Solving for the integrating factor in a Linear Equation with Variable Coefficients So I am studying Diff Eq and I'm looking through the following example.
Solve the following equation:
$(dy/dt)+2y=3 \rightarrow μ(t)*(dy/dt)+2*μ(t)*y=3*μ(t) \rightarrow (dμ(t)/dt)=2*μ(t) \rightarrow (dμ(t)/dt)/μ(t)=2 \rightarrow 
(d/dt)\ln|μ(t)|=2 \rightarrow \ln|μ(t)|=2*t+C \rightarrow μ(t)=c*e^{2*t} \rightarrow μ(t)=e^{2*t}$
So I have two questions regarding this solved problem. It appears that the absolute value sign is just tossed out of the problem without saying that as a result $c \ge 0$, is this not correct and if not why?
Secondly and more importantly, I was confused by the assumption that $c=1$. Why should it be $1$ and would the answer differ if another number were selected is it just an arbitrary selection that doesn't influence the end result and just cancels out anyways?
 A: Method 1: Calculus
We have: $y' + 2y = 3$.
Lets use calculus to solve this and see why these statements are okay. We have:
$$\displaystyle \frac{\dfrac{dy}{dt}}{y - \dfrac{3}{2}} = -2$$
Integrating both sides yields:
$$\displaystyle \int \frac{dy}{\left(y - \dfrac{3}{2}\right)} = -2 \int dt$$
We get: $\ln\left|y - \dfrac{3}{2}\right| = -2t + c$.
Lets take the exponential of both sides, we get:
$$\left|y - \dfrac{3}{2}\right| = e^{-2t + c} = e^{c}e^{-2t} = c e^{-2t}$$
Do you see what happened to the constant now? 
Now, lets use the definition of absolute value and see why it does not matter.
For $y \ge \dfrac{3}{2}$, we have:
$$\left(y - \dfrac{3}{2}\right) = c e^{-2t} \rightarrow y = c e^{-2t} +\dfrac{3}{2}$$
For $y \lt \dfrac{3}{2}$, we have:
$$-\left(y - \dfrac{3}{2}\right) = c e^{-2t} \rightarrow y = -c e^{-2t} + \dfrac{3}{2}$$
However, we know that $c$ is an arbitrary constant, so we can rewrite this as:
$$y = c e^{-2t} + \dfrac{3}{2}$$
We could also leave it as $-c$ if we choose, but it is dangerous to keep those pesky negatives around.
Note: look at this graph of $\left|y - \dfrac{3}{2}\right|$:

Now, can you use this approach and see why it is identical to the integrating factor (it is exactly the same reasoning)?
For your second question:
You could make $c$ be anything you want.

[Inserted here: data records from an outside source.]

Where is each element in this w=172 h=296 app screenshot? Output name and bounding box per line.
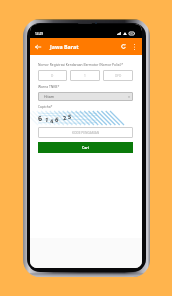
staticText: Nomor Registrasi Kendaraan Bermotor (Nom…: [38, 62, 124, 66]
button[interactable]: 1: [70, 70, 100, 81]
staticText: 6: [37, 114, 43, 123]
staticText: D: [51, 74, 54, 78]
staticText: Warna TNKB*: [38, 84, 60, 88]
staticText: Jawa Barat: [50, 43, 79, 50]
button[interactable]: KODE PENGAMAN: [38, 127, 133, 138]
staticText: 1: [44, 116, 50, 124]
staticText: Cari: [82, 145, 89, 150]
staticText: 5: [68, 113, 72, 121]
staticText: 4: [50, 117, 54, 124]
staticText: 14:29: [35, 32, 44, 36]
staticText: Hitam: [44, 94, 54, 99]
staticText: DFD: [115, 74, 122, 78]
button[interactable]: Refresh: [118, 41, 129, 52]
button[interactable]: Hitam: [38, 92, 133, 101]
staticText: Captcha*: [38, 104, 53, 108]
button[interactable]: Back: [33, 42, 43, 52]
button[interactable]: Cari: [38, 142, 133, 153]
staticText: 6: [54, 116, 60, 124]
button[interactable]: D: [38, 70, 67, 81]
button[interactable]: More options: [129, 41, 140, 52]
staticText: KODE PENGAMAN: [72, 131, 100, 135]
button[interactable]: DFD: [103, 70, 133, 81]
staticText: 2: [62, 114, 67, 122]
staticText: 1: [84, 74, 86, 78]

Let it be $y = ke^{-2t} + \dfrac{3}{2}$. Take the derivative and substitute back into ODE and see if you get $3 = 3$ (you do). If they gave you initial conditions, then it would be a specific value, so the authors are being a little sloppy. They should have said something like $y(0) = \dfrac{5}{2}$, which would lead to $c = 1$.
Lets work this statement:
$y = ke^{-2t} + \dfrac{3}{2}$
$y' = -2 k e^{-2t}$
Substituting back into the original DEQ, yields:
$y' + 2y = -2 k e^{-2t} + 2(ke^{-2t} + \dfrac{3}{2}) = 3$, and $3 = 3$.
What if we let $c = 1$, we have:
$y' + 2y = -2 e^{-2t} + 2(e^{-2t} + \dfrac{3}{2}) = 3$, and $3 = 3$.
So, you see that we can let $c$ be anything, unless given an IC.
Method 2: Integrating Factor
Here is a step-by-step solution using integrating factor.


*

*$y' + 2 y = 3$

*$\mu y' + 2 \mu y = 3 \mu$

*$\dfrac{d}{dt}(\mu y) = uy' + u' y$

*Choose $\mu$ so that $\mu' = 2 \mu \rightarrow \mu = e^{2t}$

*We have: $y'+2y = 3$, so:

*$e^{2t}y' + 2e^{2t}y = 3e^{2t}$

*$\dfrac{d}{dt}(e^{2t}y) = 3 e^{2t}$

*$e^{2t} y = \dfrac{3}{2}e^{2t} + c$, thus

*$y(t) = \dfrac{3}{2} + c e^{-2t} = c e^{-2t}+ \dfrac{3}{2}$